Investigating How MongoDB's "Majority" Write Concern Works

17 December 2012

Introduction

I've recently been studying an online MongoDB course from 10gen, the developers of MongoDB. MongoDB is a NoSQL database which offers a ton of features, including replica sets with automatic failover.

This isn't a beginner's HOWTO on MongoDB; for that, head over to mongodb.org and hit the "Try It Out" button. Instead, the article is to address a question asked on the 10gen course forums, posed by @Kajten entitled w = 'majority'...

In documentation we have - This ensures that write operation will never be subject to a rollback in the course of normal operation.

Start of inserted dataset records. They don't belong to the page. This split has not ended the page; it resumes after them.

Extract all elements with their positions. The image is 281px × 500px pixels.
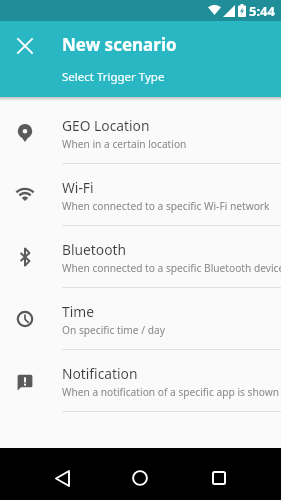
staticText: Wi-Fi — [62, 178, 94, 197]
staticText: On specific time / day — [62, 323, 165, 337]
staticText: GEO Location — [62, 116, 150, 135]
staticText: Time — [62, 302, 94, 321]
button[interactable] — [199, 458, 239, 498]
button[interactable] — [42, 458, 82, 498]
staticText: When in a certain location — [62, 137, 187, 151]
staticText: Bluetooth — [62, 240, 127, 259]
button[interactable]: Time — [0, 288, 281, 350]
staticText: Select Trigger Type — [62, 69, 165, 85]
staticText: When connected to a specific Wi-Fi netwo… — [62, 199, 270, 213]
button[interactable]: Bluetooth — [0, 226, 281, 288]
button[interactable] — [120, 458, 160, 498]
staticText: When connected to a specific Bluetooth d… — [62, 261, 281, 275]
staticText: 5:44 — [249, 2, 275, 20]
staticText: When a notification of a specific app is… — [62, 385, 279, 399]
button[interactable]: Notification — [0, 350, 281, 412]
staticText: New scenario — [62, 33, 177, 56]
staticText: Notification — [62, 364, 138, 383]
button[interactable] — [5, 26, 45, 66]
button[interactable]: Wi-Fi — [0, 164, 281, 226]
button[interactable]: GEO Location — [0, 102, 281, 164]
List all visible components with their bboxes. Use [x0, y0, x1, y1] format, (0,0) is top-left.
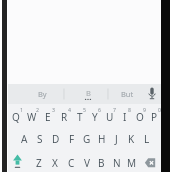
staticText: B: [98, 156, 105, 170]
staticText: F: [69, 132, 75, 146]
staticText: I: [123, 110, 127, 124]
staticText: But: [121, 89, 134, 99]
button[interactable]: V: [79, 149, 94, 172]
button[interactable]: M: [124, 149, 139, 172]
staticText: 0: [158, 106, 161, 113]
button[interactable]: H: [94, 126, 109, 149]
button[interactable]: P: [147, 104, 162, 126]
button[interactable]: A: [16, 126, 32, 149]
button[interactable]: U: [102, 104, 117, 126]
staticText: T: [77, 110, 83, 124]
staticText: W: [27, 110, 37, 124]
button[interactable]: D: [48, 126, 64, 149]
staticText: M: [127, 156, 137, 170]
staticText: X: [52, 156, 58, 170]
staticText: B: [86, 88, 91, 98]
staticText: D: [52, 132, 60, 146]
staticText: Z: [36, 156, 42, 170]
button[interactable]: I: [117, 104, 132, 126]
button[interactable]: S: [32, 126, 48, 149]
button[interactable]: L: [139, 126, 154, 149]
button[interactable]: Z: [31, 149, 47, 172]
button[interactable]: By: [28, 87, 56, 101]
button[interactable]: [8, 149, 31, 172]
staticText: 1: [20, 106, 23, 113]
button[interactable]: W: [24, 104, 40, 126]
button[interactable]: B: [74, 86, 102, 100]
staticText: By: [38, 89, 47, 99]
button[interactable]: J: [109, 126, 124, 149]
staticText: H: [98, 132, 106, 146]
staticText: 5: [83, 106, 86, 113]
staticText: J: [115, 132, 118, 146]
staticText: S: [37, 132, 43, 146]
staticText: R: [61, 110, 68, 124]
button[interactable]: But: [113, 87, 141, 101]
staticText: U: [106, 110, 114, 124]
staticText: N: [113, 156, 121, 170]
staticText: 4: [68, 106, 71, 113]
button[interactable]: Q: [8, 104, 24, 126]
button[interactable]: F: [64, 126, 79, 149]
staticText: 2: [36, 106, 39, 113]
button[interactable]: G: [79, 126, 94, 149]
button[interactable]: C: [63, 149, 79, 172]
button[interactable]: R: [56, 104, 72, 126]
button[interactable]: N: [109, 149, 124, 172]
button[interactable]: E: [40, 104, 56, 126]
staticText: Q: [12, 110, 20, 124]
button[interactable]: K: [124, 126, 139, 149]
staticText: 8: [128, 106, 131, 113]
staticText: L: [144, 132, 150, 146]
staticText: E: [45, 110, 51, 124]
button[interactable]: T: [72, 104, 87, 126]
staticText: 7: [113, 106, 116, 113]
button[interactable]: Y: [87, 104, 102, 126]
button[interactable]: X: [47, 149, 63, 172]
staticText: O: [136, 110, 144, 124]
staticText: G: [83, 132, 91, 146]
button[interactable]: [139, 149, 162, 172]
staticText: K: [128, 132, 135, 146]
staticText: 9: [143, 106, 146, 113]
staticText: 3: [52, 106, 55, 113]
button[interactable]: O: [132, 104, 147, 126]
staticText: A: [21, 132, 28, 146]
staticText: P: [151, 110, 158, 124]
button[interactable]: B: [94, 149, 109, 172]
staticText: V: [84, 156, 90, 170]
staticText: 6: [98, 106, 101, 113]
staticText: C: [68, 156, 75, 170]
staticText: Y: [92, 110, 98, 124]
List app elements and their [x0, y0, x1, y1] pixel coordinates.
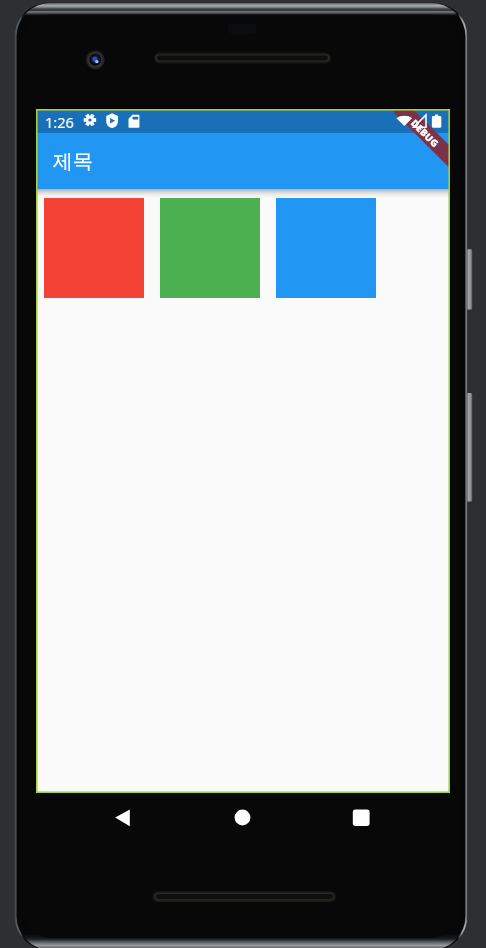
- staticText: DEBUG: [408, 117, 442, 151]
- staticText: 1:26: [45, 112, 74, 132]
- staticText: 제목: [53, 149, 93, 174]
- button[interactable]: 제목: [36, 133, 450, 189]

If happens some kind network error or server down - this flag 100% guaranteed that rollback not will be or if data dont write maybe rollback ?

For a little bit of background, one server in a MongoDB replica set is classed as the primary, and all writes must go to this. The primary then uses aynchronous replication to send the writes to the secondary servers in a set. We can set what is known as write concern to ensure that our writes are received by a minimum number of servers, throwing an error if that doesn't occur.

The MongoDB documentation makes a claim that if we set the write concern (w) to "majority", then even after network issues or servers going down, then the write will be persisted through the problems, and is guaranteed not to be rolled back.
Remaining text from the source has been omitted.